Tell us your craziest job story.
In college I was invited to a party that was basically Mary Kay but for sex toys. We got to interact with the toys and get familiar with unfamiliar, played games to make things less awkward, and then buy whatever we liked. The woman hosting the party was also recruiting, she talked about how lucrative it was. Since I was outgoing and social I thought this is a a great career move. I signed up to be apart of this sex toy pyramid scheme to host parties, recruit other women and work my way up that corporate ladder. I asked my dad to front me the money for the sex kit because this was the way I was going to support myself on the side while I was in school. I hosted one party that was pretty decent and never did it again. I naively joined a MLM scheme and got a duffle bag full of dildos.
What advice was most helpful earlier in your career?
Be your own boss.
What advice would you give those entering the workforce?
Stay firm when you know something is right or wrong, even when people try to convince you otherwise. Advocating for yourself doesn’t make you a bitch, that’s a lie we were taught. Trust you intuition and know your worth, be able to put a dollar sign on it.
Matisse wears the Essie Midi Dress
How has the recent racism and healthcare pandemics shifted the way you think about your career?
I’m much more selective with who I work with now. Moving forward I think it’s important to align myself with brands and companies that are on the right side of history. Imagery is one of the most powerful tools and I don’t want a company to have access to use my image if they’re racist or quiet about the current war on Black Americans lives. There is a lot of power in this industry and I want to see more BIPOC representation on set and in clients offices so when I’m working I don’t feel like I’m the token.
Your day-to-day life?
It’s hard not to feel or see the daily deep impact of the disease that is racism layered with the affects of the virus. At first I thought COVID-19 was the great equalizer, that it would bring more understanding and compassion to our nation and beyond that, the world. A disaster has the ability to unite, to bring people together but instead it became a divisive political issue while also hitting Black and Brown communities the hardest. It’s a struggle to not feel heartbroken everyday. I try to practice the feeling of hope because this can’t all be for nothing. It’s all so surreal, we’re living history.

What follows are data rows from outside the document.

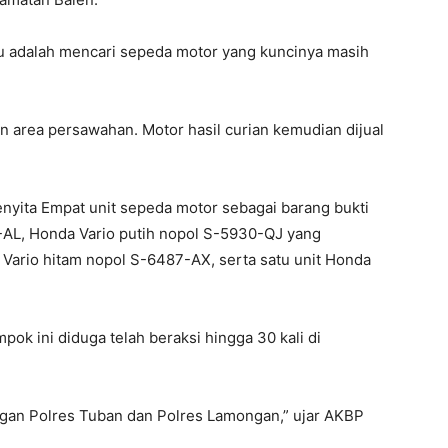
u adalah mencari sepeda motor yang kuncinya masih
an area persawahan. Motor hasil curian kemudian dijual
menyita Empat unit sepeda motor sebagai barang bukti
8-AL, Honda Vario putih nopol S-5930-QJ yang
 Vario hitam nopol S-6487-AX, serta satu unit Honda
k ini diduga telah beraksi hingga 30 kali di
ngan Polres Tuban dan Polres Lamongan,” ujar AKBP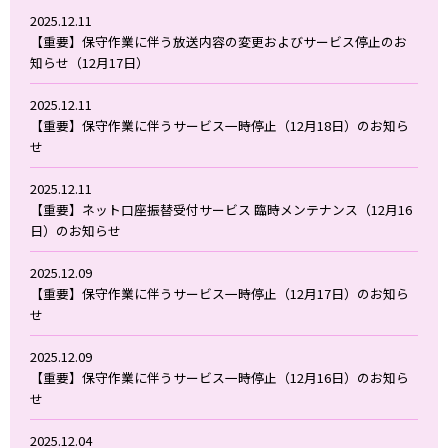
2025.12.11
【重要】保守作業に伴う放送内容の変更およびサービス停止のお
知らせ（12月17日）
2025.12.11
【重要】保守作業に伴うサービス一時停止（12月18日）のお知ら
せ
2025.12.11
【重要】ネット口座振替受付サービス 臨時メンテナンス（12月16
日）のお知らせ
2025.12.09
【重要】保守作業に伴うサービス一時停止（12月17日）のお知ら
せ
2025.12.09
【重要】保守作業に伴うサービス一時停止（12月16日）のお知ら
せ
2025.12.04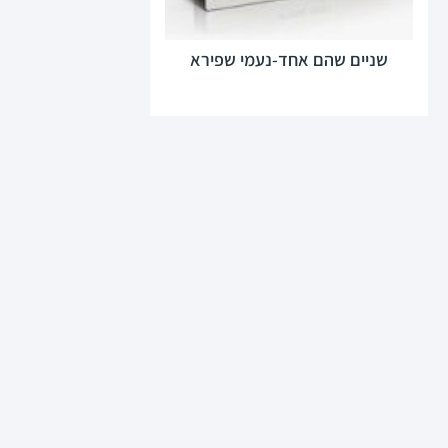
שניים שהם אחד-נעמי שפירא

Your social media platform?
For the first time in years I’ve never felt less interested in social media. I’ve acknowledged its addictive capabilities and often times reposted traumatic content aren’t beneficial to my mental health. I don’t need to see violence against Black bodies to know it’s true. I started to create a healthy balance of being a conscious citizen like doing my part by researching important topics and news stories and sharing that with my audience, while also maintaining the boundaries I set for myself. Social media is the fastest way to share important information which makes it far too easy to carelessly jump on bandwagons and for example repost a black square without applying critical thinking.
Matisse wears the Marianne Midi Dress
What are your tips in accessing creativity right now?
Don’t force anything. Life is really strange right now and it feels like the world is ending so be easy with yourself. If you can, get out into nature and log off. Whenever I slow down I see things differently, plants I’ve never noticed or color combinations that feel like they were made just for your eyes to see.
We’re big fans of your personal art collection, who are your favorite artists?
I feel lucky to know some incredibly talented artists and have their work in my home. Jessalyn Brooks, Barkley L. Hendricks, Henri Matisse, Chloe Wise, Mark Rothko, Kerry James Marshall, Amoako Boafo and John Currin.
What’s your go-to quarantine outfits?
Anything comfortable. Oversized vintage 2Pac shirts and Dickies, vintage white slip, button downs and midi skirts.